如何创建基于HTTP标头的自定义身份验证机制? [英] How to create custom authentication mechanism based on HTTP header?
问题描述
我将问题的旧版本放在底部。
我想为SignalR客户端实施自定义身份验证。在我的情况下,这是Java客户端(Android)。不是网络浏览器。没有窗体身份验证,没有Windows身份验证。那些是使用Java库的普通的http客户端。
因此,假设连接HUB的客户端通过自定义标头。我需要基于此标头对用户进行身份验证。文档
I'm leaving old version of question on a bottom.
I'd like to implement custom authentication for SignalR clients. In my case this is java clients (Android). Not web browsers. There is no Forms authentication, there is no Windows authentication. Those are plain vanilla http clients using java library.

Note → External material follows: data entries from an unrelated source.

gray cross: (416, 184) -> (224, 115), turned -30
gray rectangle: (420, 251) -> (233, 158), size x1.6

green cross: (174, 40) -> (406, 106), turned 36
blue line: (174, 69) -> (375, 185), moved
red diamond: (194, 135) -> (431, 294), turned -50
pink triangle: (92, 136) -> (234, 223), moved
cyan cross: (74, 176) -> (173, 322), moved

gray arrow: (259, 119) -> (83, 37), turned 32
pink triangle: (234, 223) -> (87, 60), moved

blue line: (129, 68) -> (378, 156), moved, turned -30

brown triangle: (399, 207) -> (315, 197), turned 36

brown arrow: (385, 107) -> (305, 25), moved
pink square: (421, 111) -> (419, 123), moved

So, let's say client when connects to HUB passes custom header. I need to somehow authenticate user based on this header. Documentation here mentions that it is possible but doesn't give any details on how to implement it.
Here is my code from Android side:
hubConnection = new HubConnection("http://192.168.1.116/dbg", "", true, new NullLogger());
hubConnection.getHeaders().put("SRUserId", userId);
hubConnection.getHeaders().put("Authorization", userId);
final HubProxy hubProxy = hubConnection.createHubProxy("SignalRHub");
hubProxy.subscribe(this);
// Work with long polling connections only. Don't deal with server sockets and we
// don't have WebSockets installed
SignalRFuture<Void> awaitConnection = hubConnection.start(new LongPollingTransport(new NullLogger()));
try
{
awaitConnection.get();
Log.d(LOG_TAG, "------ CONNECTED to SignalR -- " + hubConnection.getConnectionId());
}
catch (Exception e)
{
LogData.e(LOG_TAG, e, LogData.Priority.High);
}
P.S. Original question below was my desire to "simplify" matter. Because I get access to headers in OnConnected callback. I thought there is easy way to drop connection right there..

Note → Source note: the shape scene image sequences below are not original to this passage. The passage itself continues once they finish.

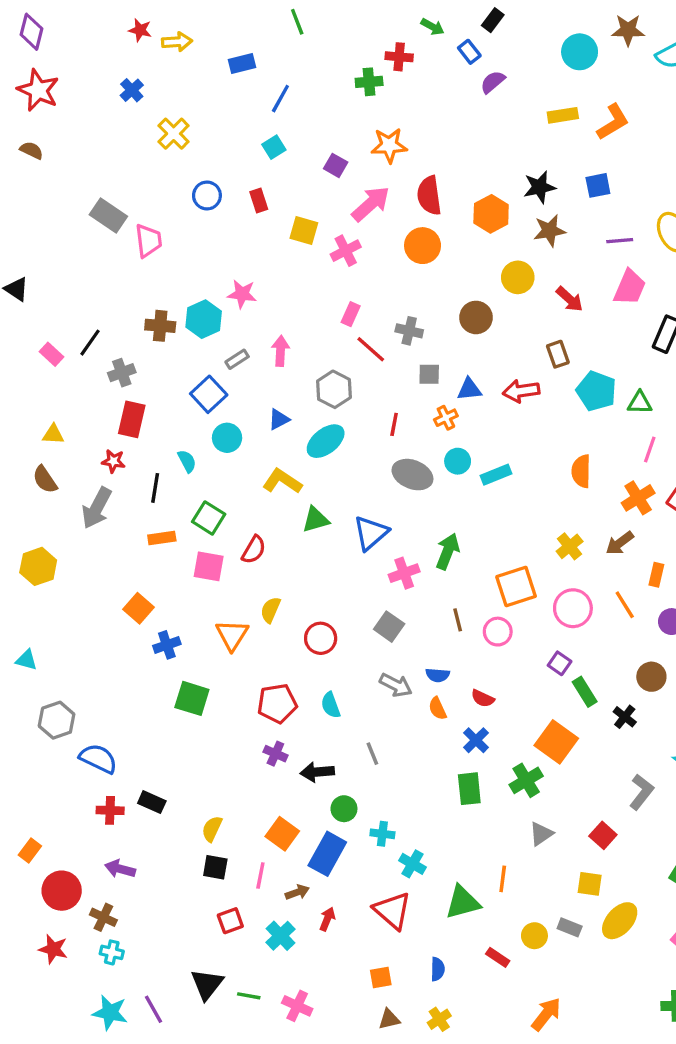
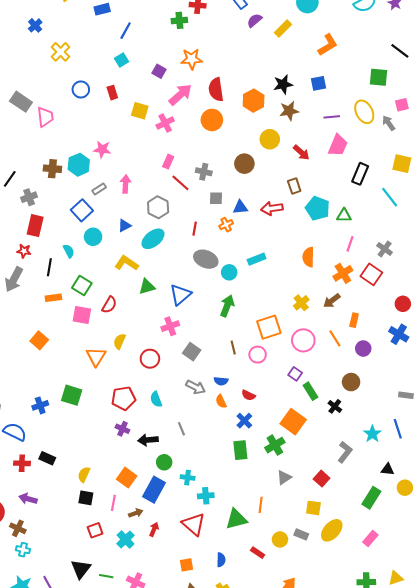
yellow rectangle: (563, 115) -> (283, 29), moved, turned -36
cyan circle: (458, 461) -> (229, 272), moved
pink cross: (404, 573) -> (170, 326), moved
blue cross: (167, 645) -> (40, 405), moved
cyan cross: (412, 864) -> (206, 496), turned -35

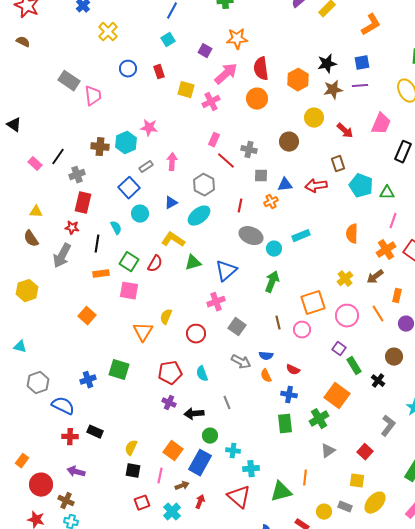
purple line: (332, 117) -> (360, 86), moved
red semicircle: (109, 305) -> (155, 264), moved
blue cross: (244, 421) -> (289, 395), turned -35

Using Signal R with custom authentication mechanism. I simply check if connecting client has certain header passed in with connection request.

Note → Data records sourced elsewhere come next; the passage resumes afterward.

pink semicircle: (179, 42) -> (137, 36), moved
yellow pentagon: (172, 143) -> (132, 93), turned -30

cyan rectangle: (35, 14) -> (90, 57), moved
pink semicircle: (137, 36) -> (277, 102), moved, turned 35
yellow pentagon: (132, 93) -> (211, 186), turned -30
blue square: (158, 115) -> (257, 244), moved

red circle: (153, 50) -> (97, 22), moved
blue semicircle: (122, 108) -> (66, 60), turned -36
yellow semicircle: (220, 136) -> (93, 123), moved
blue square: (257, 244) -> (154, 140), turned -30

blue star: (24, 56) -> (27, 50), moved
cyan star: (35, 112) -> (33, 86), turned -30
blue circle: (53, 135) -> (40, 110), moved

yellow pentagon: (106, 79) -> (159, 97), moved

Question is - how do I DECLINE or NOT connect users who don't pass my check? Documentation here doesn't really explain such scenario. There is mentioning of using certificates/headers - but no samples on how to process it on server. I don't use Forms or windows authentication. My users - android java devices.
Here is code from my Hub where I want to reject connection..
public class SignalRHub : Hub
{
private const string UserIdHeader = "SRUserId";
private readonly static SignalRInMemoryUserMapping Connections = new SignalRInMemoryUserMapping();
public override Task OnConnected()
{
if (string.IsNullOrEmpty(Context.Headers[UserIdHeader]))
{
// TODO: Somehow make sure SignalR DOES NOT connect this user!
return Task.FromResult(0);
}
Connections.Add(Context.Headers[UserIdHeader], Context.ConnectionId);
Debug.WriteLine("Client {0}-{1} - {2}", Context.Headers[UserIdHeader], Context.ConnectionId, "CONNECTED");
return base.OnConnected();
}
So I just created a custom Authorization Attribute and overrode the AuthorizeHubConnection method to get access to the request and implemented the logic that you were trying to do with the Header and it appears to be working.
using Microsoft.AspNet.SignalR;
using Microsoft.AspNet.SignalR.Hubs;
namespace SignalR.Web.Authorization
{
public class HeadersAuthAttribute : AuthorizeAttribute
{
private const string UserIdHeader = "SRUserId";
public override bool AuthorizeHubConnection(HubDescriptor hubDescriptor, IRequest request)
{
if (string.IsNullOrEmpty(request.Headers[UserIdHeader]))
{
return false;
}
return true;
}
}
}
Hub
[HeadersAuth]
[HubName("messagingHub")]
public class MessagingHub : Hub
{
}
Which yields this in the console (if the picture doesn't show up, it's a [Failed to load resource: the server responded with a status of 401 (Unauthorized)]):
这篇关于如何创建基于HTTP标头的自定义身份验证机制?的文章就介绍到这了,希望我们推荐的答案对大家有所帮助,也希望大家多多支持IT屋!